INFORMATION.
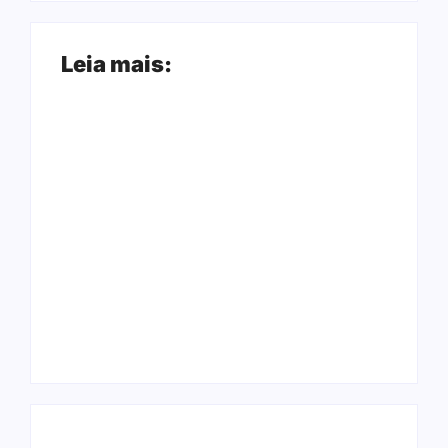
Leia mais:
Ação conjunta
Joer 2026 inicia
apreende mais de
fases regionais em
R$ 800 mil em ouro
nove cidades e
ilegal escondido em
reúne mais de 7,3
carteira e sapato na
mil participantes
BR 425 em…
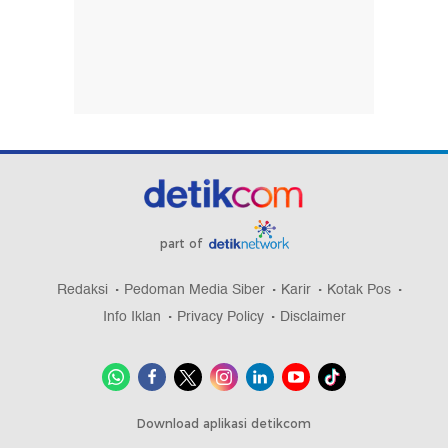
part of
Redaksi
Pedoman Media Siber
Karir
Kotak Pos
Info Iklan
Privacy Policy
Disclaimer
Download aplikasi detikcom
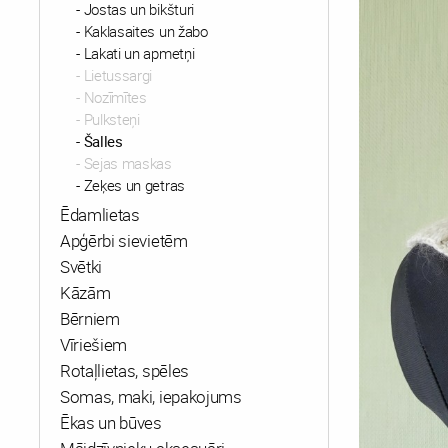
Jostas un bikšturi
Kaklasaites un žabo
Lakati un apmetņi
Lietussargi
Nozīmītes
Pulksteņi
Šalles
Sejas maskas
Zeķes un getras
Ēdamlietas
Apģērbi sievietēm
Svētki
Kāzām
Bērniem
Vīriešiem
Rotaļlietas, spēles
Somas, maki, iepakojums
Ēkas un būves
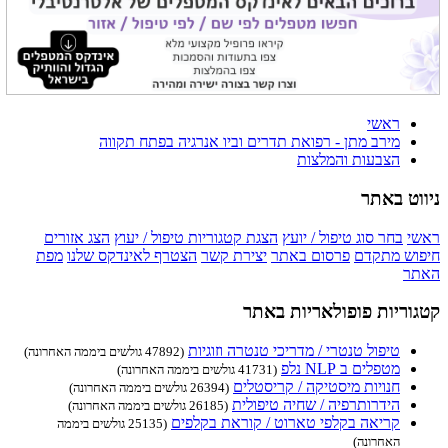
ראשי
מירב מתן - רפואת תדרים וביו אנרגיה בפתח תקווה
הצבעות והמלצות
ניווט באתר
ראשי
בחר סוג טיפול / יועץ
הצגת קטגוריות טיפול / יעוץ
הצג אזורים
חיפוש מתקדם
פרסום באתר
יצירת קשר
הצטרף לאינדקס שלנו
מפת
האתר
קטגוריות פופולאריות באתר
טיפול טנטרי / מדריכי טנטרה וזוגיות
(47892 גולשים ביממה האחרונה)
מטפלים ב NLP נלפ
(41731 גולשים ביממה האחרונה)
חנויות מיסטיקה / קריסטלים
(26394 גולשים ביממה האחרונה)
הידרותרפיה / שחיה טיפולית
(26185 גולשים ביממה האחרונה)
קריאה בקלפי טארוט / קוראת בקלפים
(25135 גולשים ביממה
האחרונה)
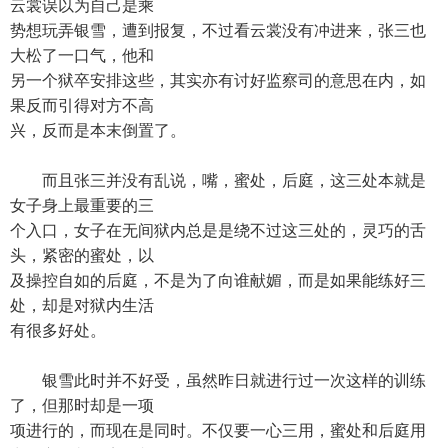
云裳误以为自己是乘
势想玩弄银雪，遭到报复，不过看云裳没有冲进来，张三也
大松了一口气，他和
另一个狱卒安排这些，其实亦有讨好监察司的意思在内，如
果反而引得对方不高
兴，反而是本末倒置了。
而且张三并没有乱说，嘴，蜜处，后庭，这三处本就是
女子身上最重要的三
个入口，女子在无间狱内总是是绕不过这三处的，灵巧的舌
头，紧密的蜜处，以
及操控自如的后庭，不是为了向谁献媚，而是如果能练好三
处，却是对狱内生活
有很多好处。
银雪此时并不好受，虽然昨日就进行过一次这样的训练
了，但那时却是一项
项进行的，而现在是同时。不仅要一心三用，蜜处和后庭用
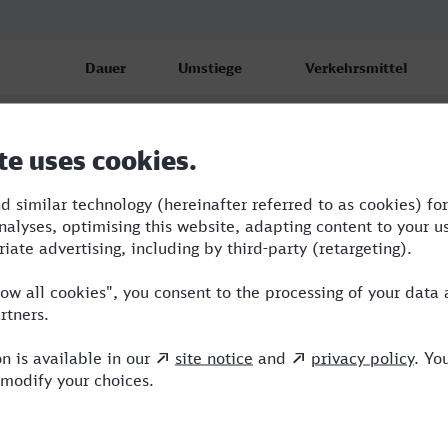
Dauer
Umstiege
Verkehrsmittel
3:39
3
BUS,RE,ICE,HLB
4:13
4
RB,BUS,RE,ICE,HLB
4:15
3
RB,RE,ICE,HLB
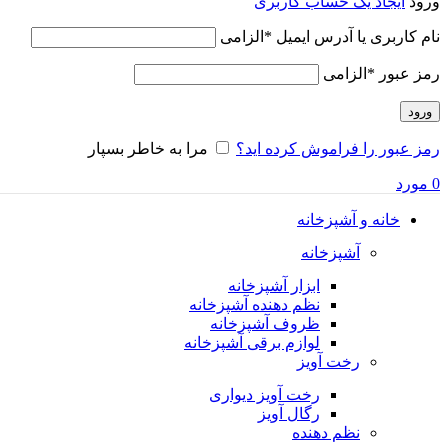
ورود
ایجاد یک حساب کاربری
نام کاربری یا آدرس ایمیل
*
الزامی
رمز عبور
*
الزامی
ورود
رمز عبور را فراموش کرده اید؟
مرا به خاطر بسپار
0
مورد
خانه و آشپزخانه
آشپزخانه
ابزار آشپزخانه
نظم دهنده آشپزخانه
ظروف آشپزخانه
لوازم برقی آشپزخانه
رخت آویز
رخت آویز دیواری
رگال آویز
نظم دهنده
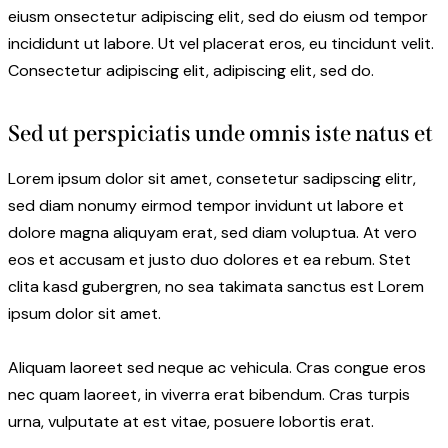
eiusm onsectetur adipiscing elit, sed do eiusm od tempor
incididunt ut labore. Ut vel placerat eros, eu tincidunt velit.
Consectetur adipiscing elit, adipiscing elit, sed do.
Sed ut perspiciatis unde omnis iste natus et
Lorem ipsum dolor sit amet, consetetur sadipscing elitr,
sed diam nonumy eirmod tempor invidunt ut labore et
dolore magna aliquyam erat, sed diam voluptua. At vero
eos et accusam et justo duo dolores et ea rebum. Stet
clita kasd gubergren, no sea takimata sanctus est Lorem
ipsum dolor sit amet.
Aliquam laoreet sed neque ac vehicula. Cras congue eros
nec quam laoreet, in viverra erat bibendum. Cras turpis
urna, vulputate at est vitae, posuere lobortis erat.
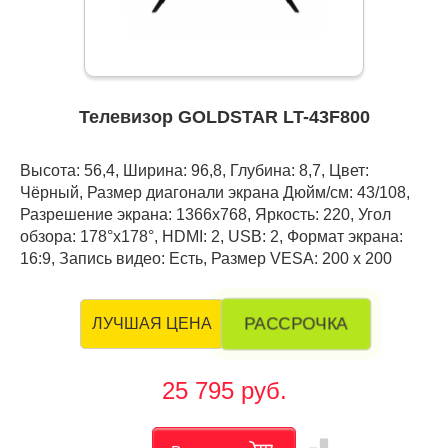
Телевизор GOLDSTAR LT-43F800
Высота: 56,4, Ширина: 96,8, Глубина: 8,7, Цвет:
Чёрный, Размер диагонали экрана Дюйм/см: 43/108,
Разрешение экрана: 1366x768, Яркость: 220, Угол
обзора: 178°x178°, HDMI: 2, USB: 2, Формат экрана:
16:9, Запись видео: Есть, Размер VESA: 200 x 200
РАССРОЧКА
ЛУЧШАЯ ЦЕНА
25 795 руб.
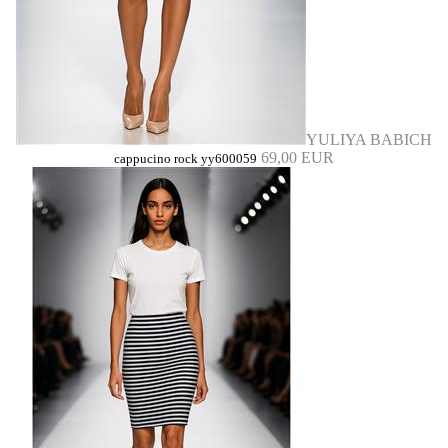
YULIYA BABICH
69,00 EUR
cappucino rock yy600059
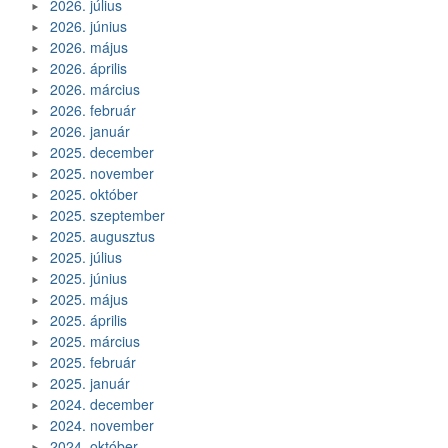
2026. július
2026. június
2026. május
2026. április
2026. március
2026. február
2026. január
2025. december
2025. november
2025. október
2025. szeptember
2025. augusztus
2025. július
2025. június
2025. május
2025. április
2025. március
2025. február
2025. január
2024. december
2024. november
2024. október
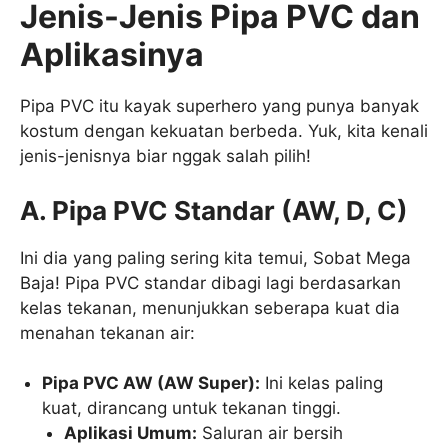
Jenis-Jenis Pipa PVC dan
Aplikasinya
Pipa PVC itu kayak superhero yang punya banyak
kostum dengan kekuatan berbeda. Yuk, kita kenali
jenis-jenisnya biar nggak salah pilih!
A. Pipa PVC Standar (AW, D, C)
Ini dia yang paling sering kita temui, Sobat Mega
Baja! Pipa PVC standar dibagi lagi berdasarkan
kelas tekanan, menunjukkan seberapa kuat dia
menahan tekanan air:
Pipa PVC AW (AW Super):
Ini kelas paling
kuat, dirancang untuk tekanan tinggi.
Aplikasi Umum:
Saluran air bersih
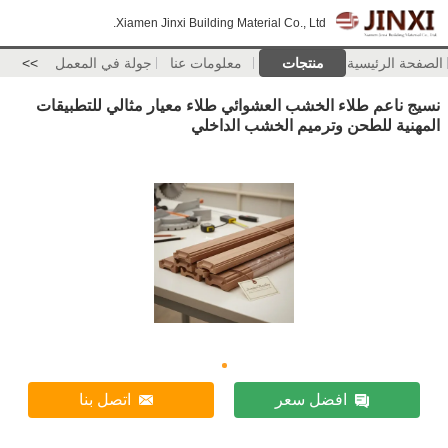
Xiamen Jinxi Building Material Co., Ltd.
الصفحة الرئيسية
منتجات
معلومات عنا
جولة في المعمل
>>
نسيج ناعم طلاء الخشب العشوائي طلاء معيار مثالي للتطبيقات
المهنية للطحن وترميم الخشب الداخلي
افضل سعر
اتصل بنا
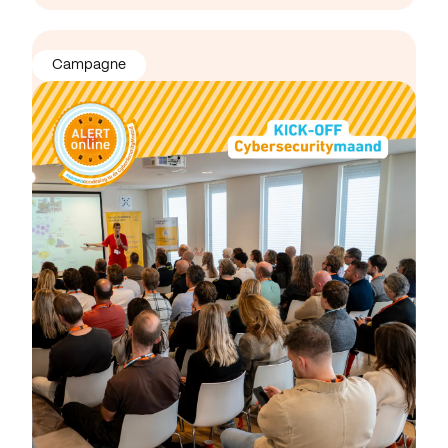
Campagne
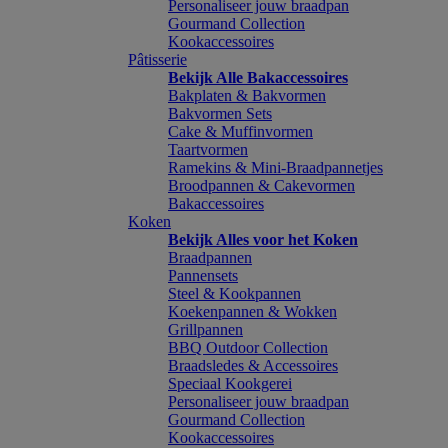
Personaliseer jouw braadpan
Gourmand Collection
Kookaccessoires
Pâtisserie
Bekijk Alle Bakaccessoires
Bakplaten & Bakvormen
Bakvormen Sets
Cake & Muffinvormen
Taartvormen
Ramekins & Mini-Braadpannetjes
Broodpannen & Cakevormen
Bakaccessoires
Koken
Bekijk Alles voor het Koken
Braadpannen
Pannensets
Steel & Kookpannen
Koekenpannen & Wokken
Grillpannen
BBQ Outdoor Collection
Braadsledes & Accessoires
Speciaal Kookgerei
Personaliseer jouw braadpan
Gourmand Collection
Kookaccessoires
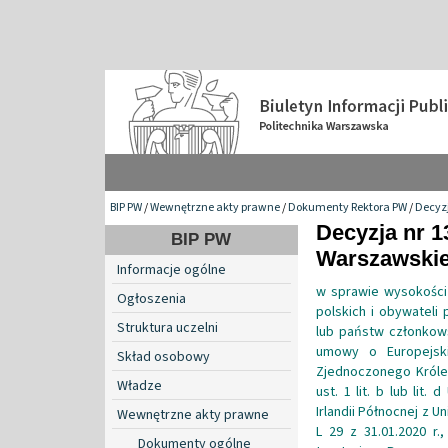
BIP PW
/
Wewnętrzne akty prawne
/
Dokumenty Rektora PW
/
Decyzj
Decyzja nr 1
BIP PW
Warszawskiej
Informacje ogólne
w sprawie wysokości 
Ogłoszenia
polskich i obywateli 
Struktura uczelni
lub państw członkow
umowy o Europejsk
Skład osobowy
Zjednoczonego Królest
Władze
ust. 1 lit. b lub lit
Irlandii Północnej z U
Wewnętrzne akty prawne
L 29 z 31.01.2020 r.
Dokumenty ogólne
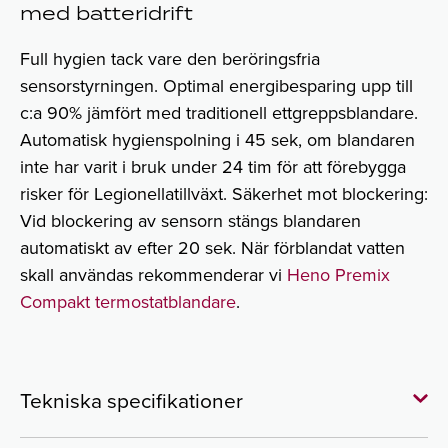
med batteridrift
Full hygien tack vare den beröringsfria
sensorstyrningen. Optimal energibesparing upp till
c:a 90% jämfört med traditionell ettgreppsblandare.
Automatisk hygienspolning i 45 sek, om blandaren
inte har varit i bruk under 24 tim för att förebygga
risker för Legionellatillväxt. Säkerhet mot blockering:
Vid blockering av sensorn stängs blandaren
automatiskt av efter 20 sek. När förblandat vatten
skall användas rekommenderar vi
Heno Premix
Compakt termostatblandare
.
Tekniska specifikationer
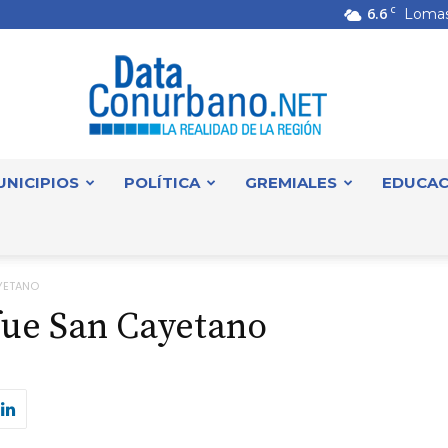
6.6
C
Lomas
UNICIPIOS
POLÍTICA
GREMIALES
EDUCAC
DataConurbano
AYETANO
 fue San Cayetano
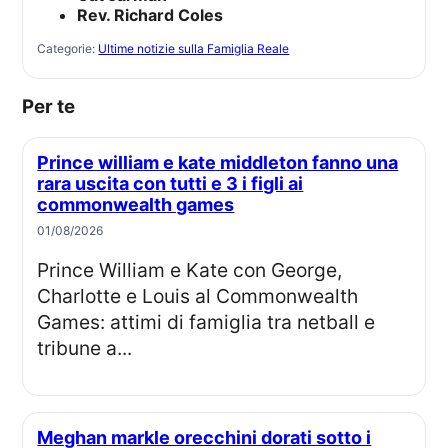
Rev. Richard Coles
Categorie:
Ultime notizie sulla Famiglia Reale
Per te
Prince william e kate middleton fanno una
rara uscita con tutti e 3 i figli ai
commonwealth games
01/08/2026
Prince William e Kate con George,
Charlotte e Louis al Commonwealth
Games: attimi di famiglia tra netball e
tribune a...
Meghan markle orecchini dorati sotto i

ASSIGNMENT.
Since only a count is wanted, give the number of lines in the listing that contain the word "kelas".

SOLVED EXERCISE.
2